:: EXERCISE DESCRIPTION ::
Every entry, start to finish, should be printed verbatim without pictures.

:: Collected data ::
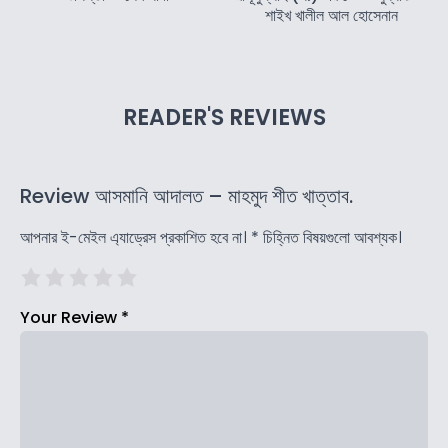
শাইখ খালীল আল হোসেনান
READER'S REVIEWS
Review আসমানি আদালত – মাহমুদ শীত খাত্তাব.
আপনার ই-মেইল এ্যাড্রেস প্রকাশিত হবে না।
*
চিহ্নিত বিষয়গুলো আবশ্যক।
Your Review
*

:: RESULT ::
শাইখ খালীল আল হোসেনান
READER'S REVIEWS
Review আসমানি আদালত – মাহমুদ শীত খাত্তাব.
আপনার ই-মেইল এ্যাড্রেস প্রকাশিত হবে না।
*
চিহ্নিত বিষয়গুলো আবশ্যক।
Your Review
*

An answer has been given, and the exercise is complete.